The two committees normally each meet four times a year, with the fourth meeting being a joint session. In the joint session on the 13th January we were able to look together at topics developed over recent months of club-level significance, such as the fine research led by Judith Hankey into the Quartette replacement.
The topic of progress on Quartette replacement will be a significant part of the presentations and displays at the Social and AGM event, as will the Summer Cruise.
Our Next Committees
January and February is when the memberships of the committees are set for the next year. A good number of current committee members are offering to stay on but, as is always the case in a club, some are now standing down. A detailed and important email about the structure of the committees and the appointment process was sent to all members on Thursday 16th January.

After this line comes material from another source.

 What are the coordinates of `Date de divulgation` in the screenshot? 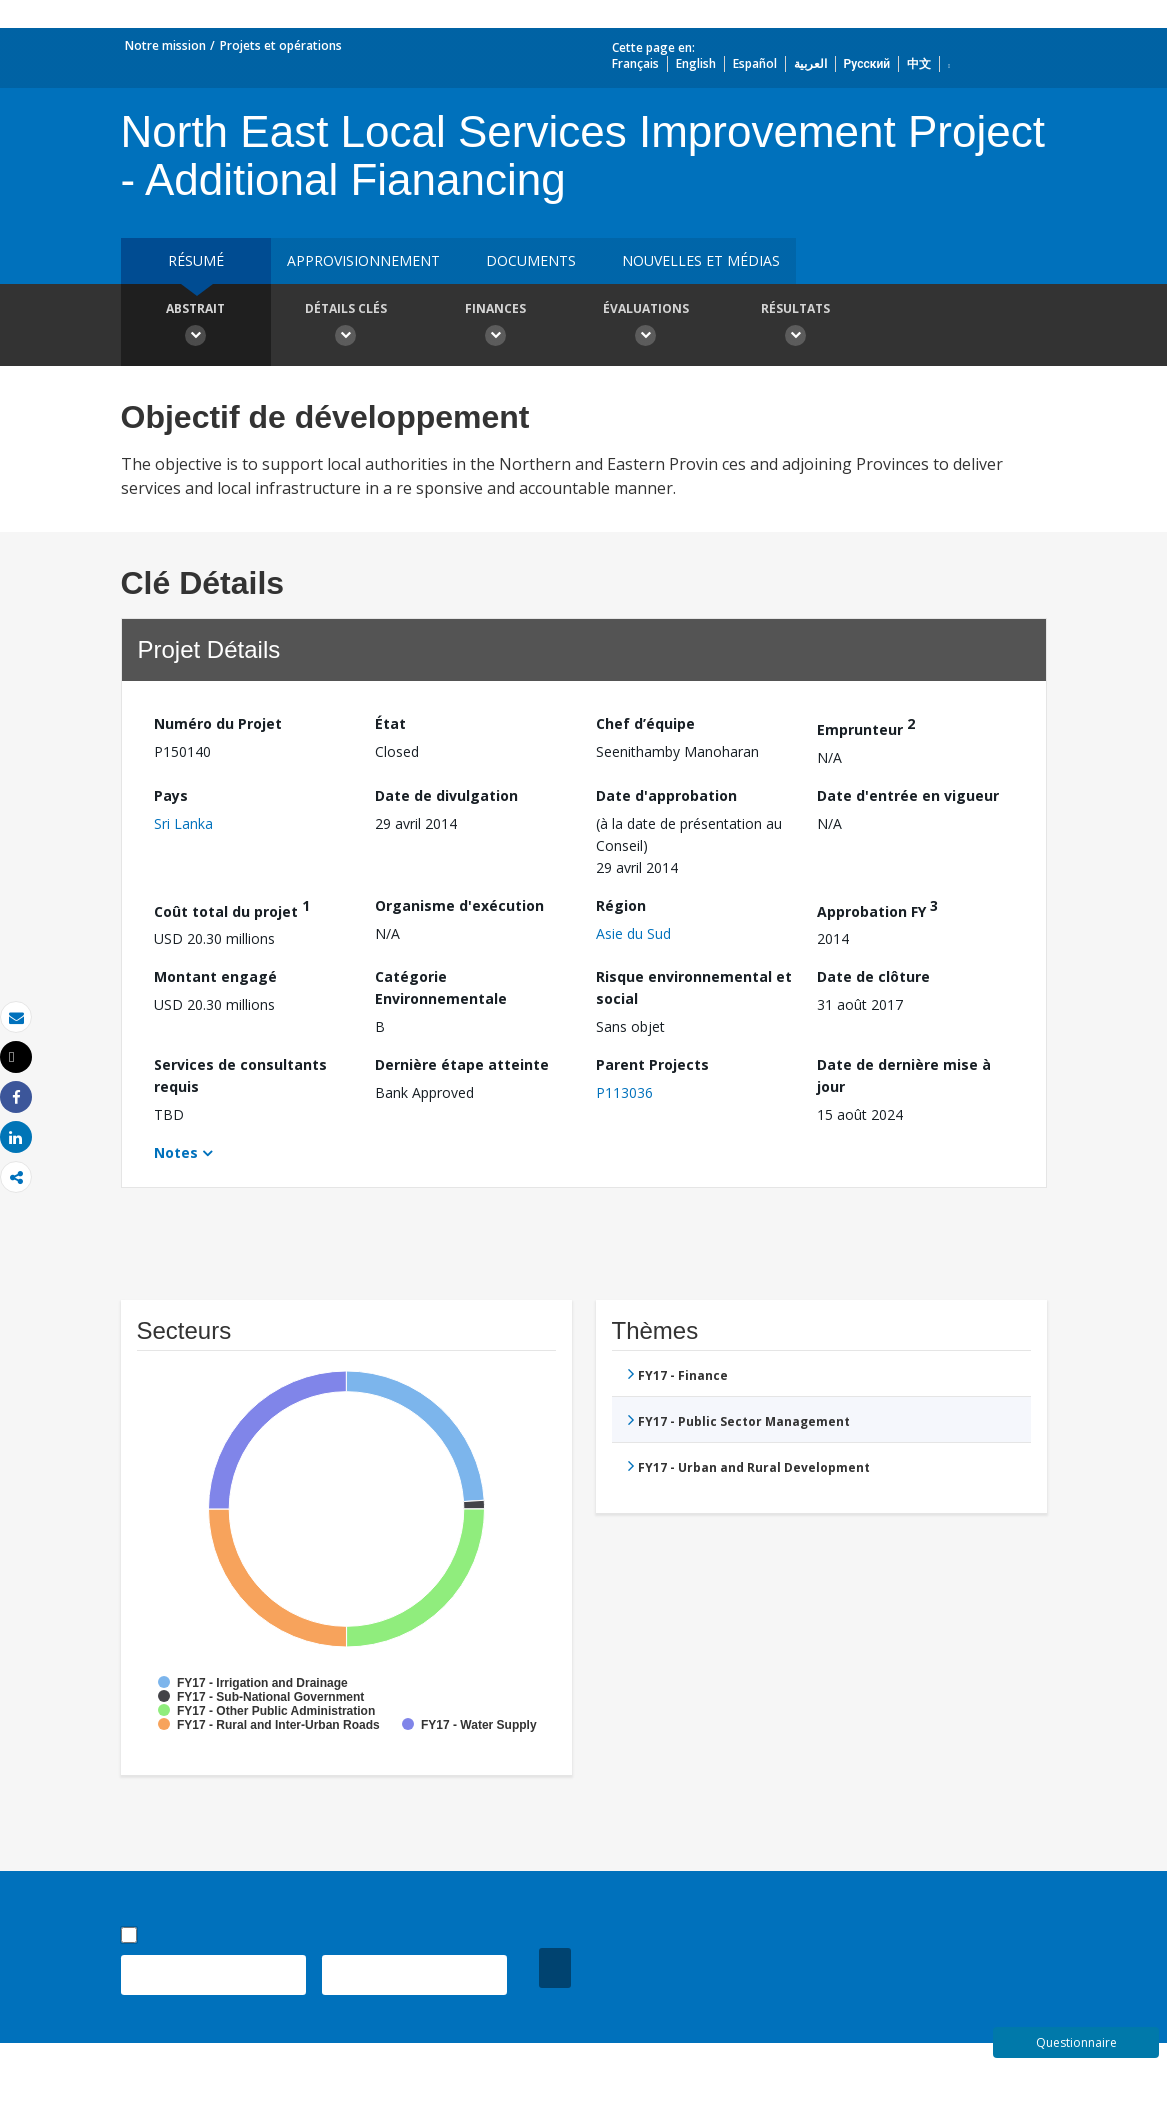 It's located at (446, 795).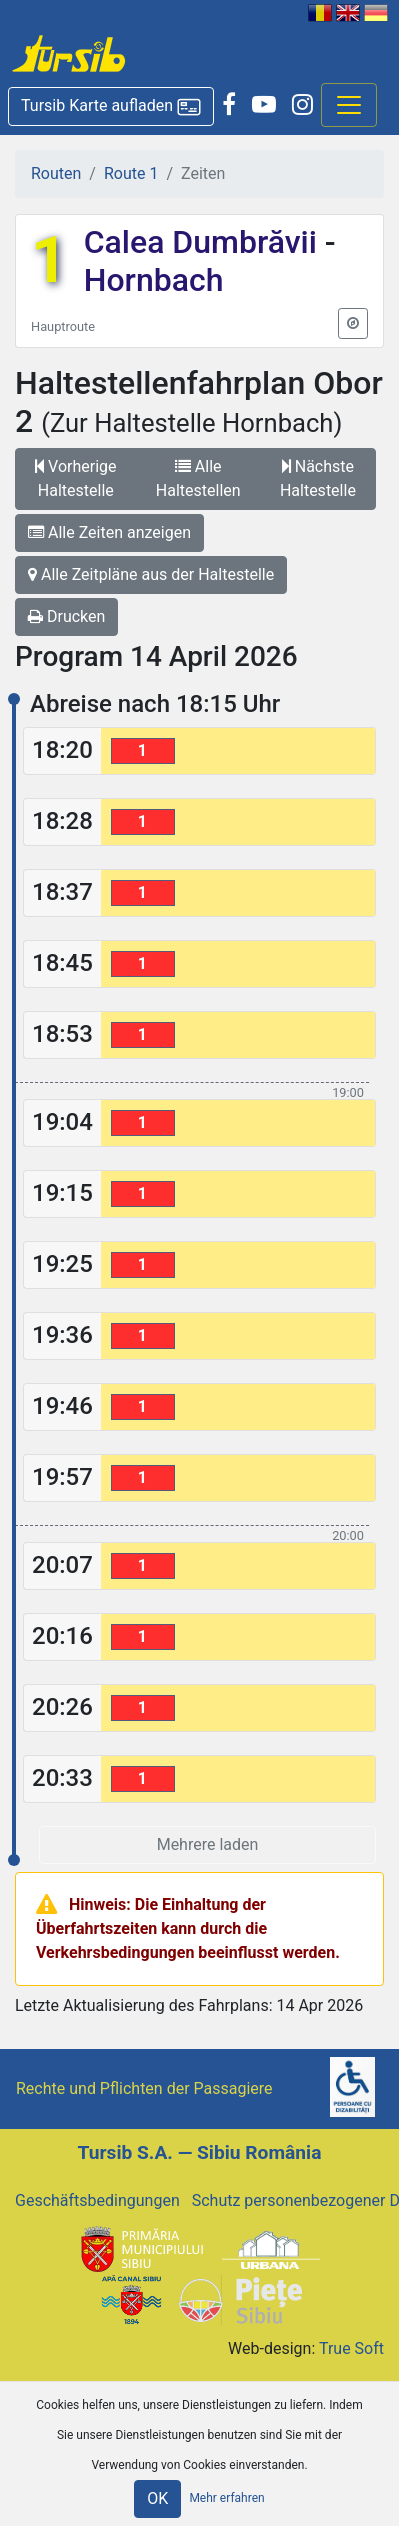 Image resolution: width=399 pixels, height=2526 pixels. What do you see at coordinates (66, 616) in the screenshot?
I see `Drucken` at bounding box center [66, 616].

There is a lot of satisfaction in helping the Club. Yes, it requires some time. On the other hand, the sense of well-being from contributing to the good running of the club’s affairs, and being part of a team of members somehow makes it worth it!

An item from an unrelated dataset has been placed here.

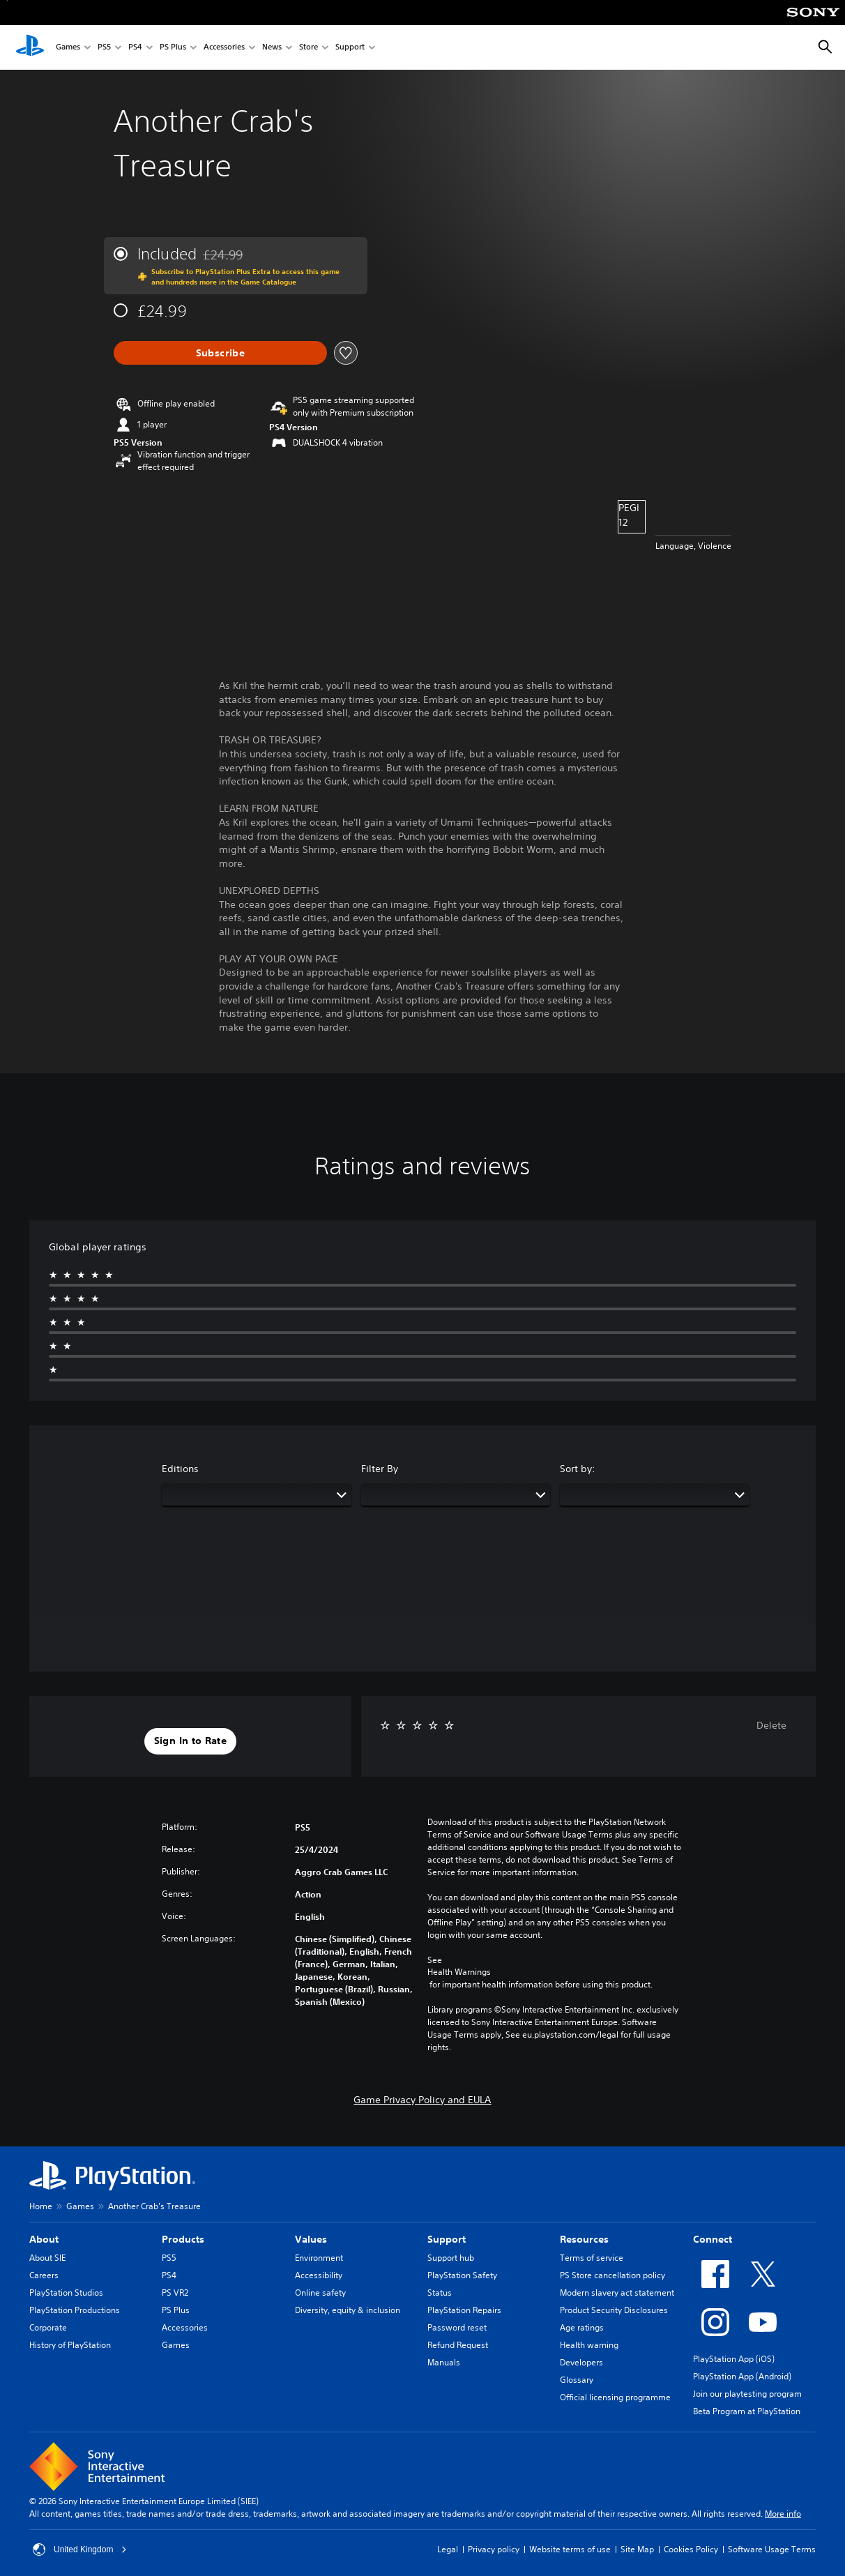 This screenshot has width=845, height=2576. What do you see at coordinates (462, 2275) in the screenshot?
I see `PlayStation Safety` at bounding box center [462, 2275].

There are no paid staff in the club: as far as possible volunteers do maintenance work rather than engage a tradesman or engineer to put things right, and in all areas of running the Club we do not engage outsiders, unless unavoidable. This keeps our fees as low as possible.
Bottom line – Do think about how you can offer your experience, expertise and time to the Club! To talk it over, get in touch with me, Richard Ash (Chairman of the Sailing Committee), or Dave Brooks (interim Company Secretary and organiser of the elections to the Management Committee). Email addresses below.

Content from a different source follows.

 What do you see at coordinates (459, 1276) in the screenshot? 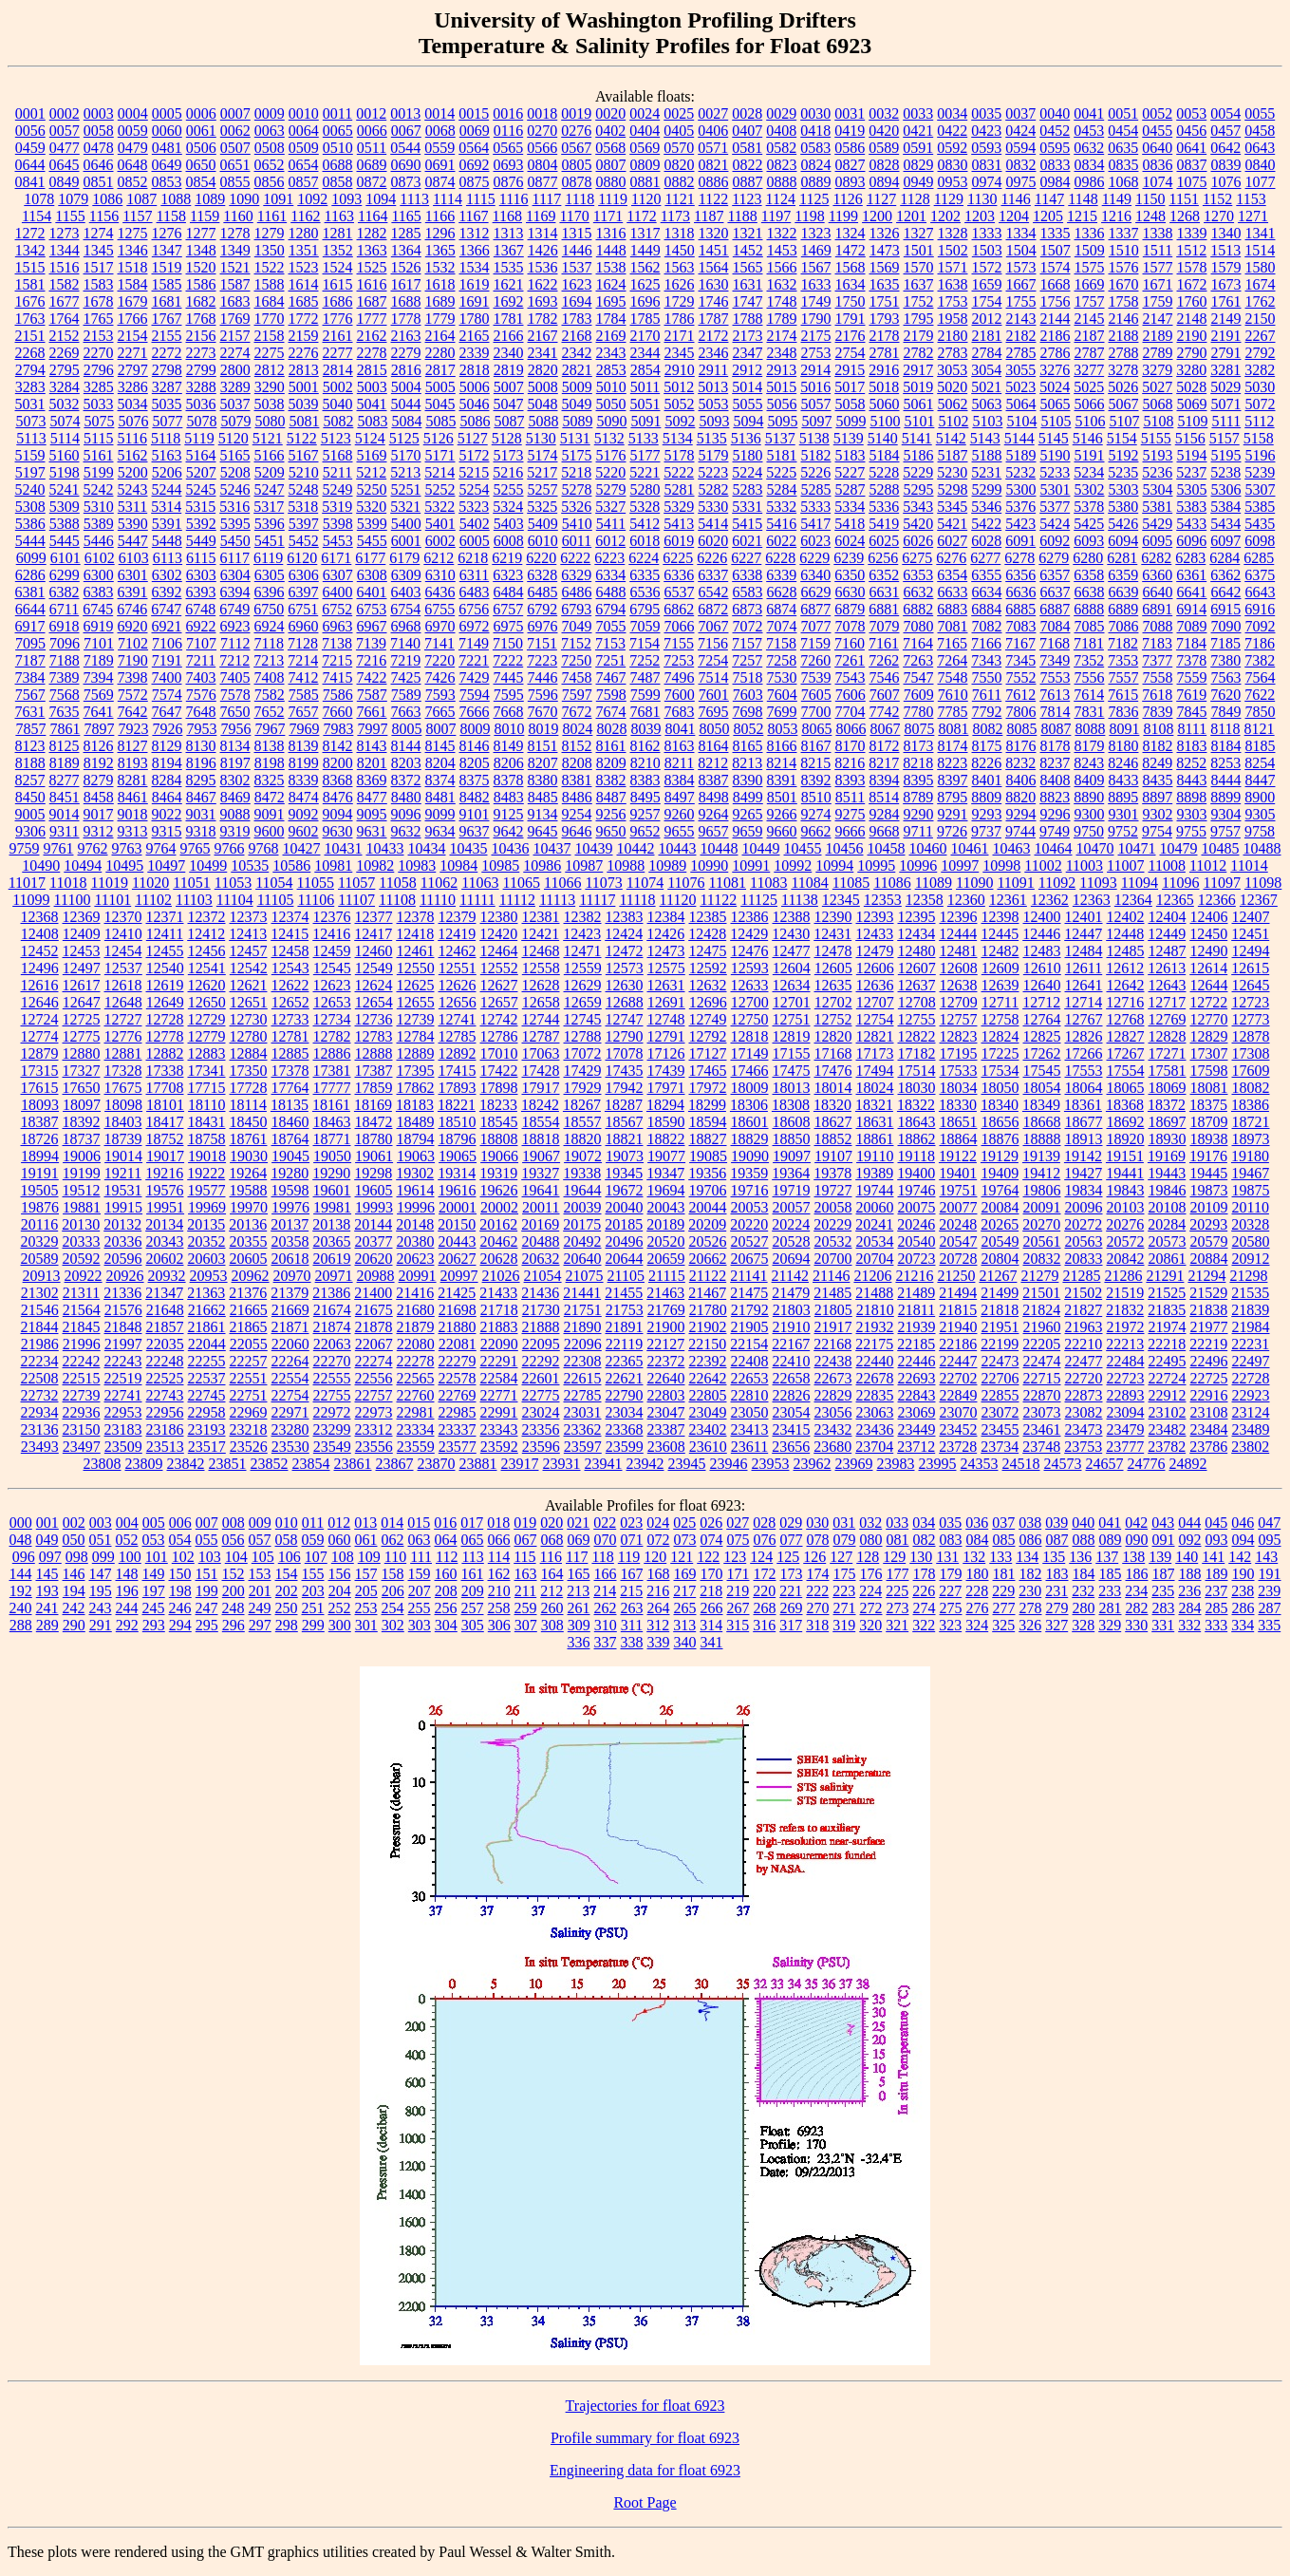
I see `20997` at bounding box center [459, 1276].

What was that about the RNLI?
The RNLI’s release of a compilation of some of the rescues they undertook in 2019 made me think a shout-out to RNLI crews was in order. The conditions those volunteer crews will put themselves into to go to the aid are amazing.
Sometimes the ordinary yachtsman is the alarm-raiser and first-attender. A few years ago, Spellbinder skippered by Trevor Nicholls went to the aid of two canoeists off the Shingles bank. They had nosed out from Keyhaven to look round the corner of Hurst Fort, and were drawn into the ebb racing through the Narrows. It was only at the Shingles they were able to hold position against the flow but were unable to make any progress towards shore. It became apparent that rather than paddling happily they were becoming exhausted.
Trevor and his crew took Spellbinder over to them and brought the two on board. Solent Coastguard was radioed, and the Lymington lifeboat was called out. There was then the question of which boat was Spellbinder in a fleet of yachts anchored in minimal wind! So an orange smoke canister was released when the lifeboat was seen. The photo shows the strength of the tide in taking away the canister.
The canoeists and their craft were taken aboard the lifeboat and returned to shore shaken, exhausted but safe.
All were impressed by the speed with which the lifeboat arrived, showing not least how quickly the RNLI crew jumped into action.
See you at the social evening and AGM on 29th February!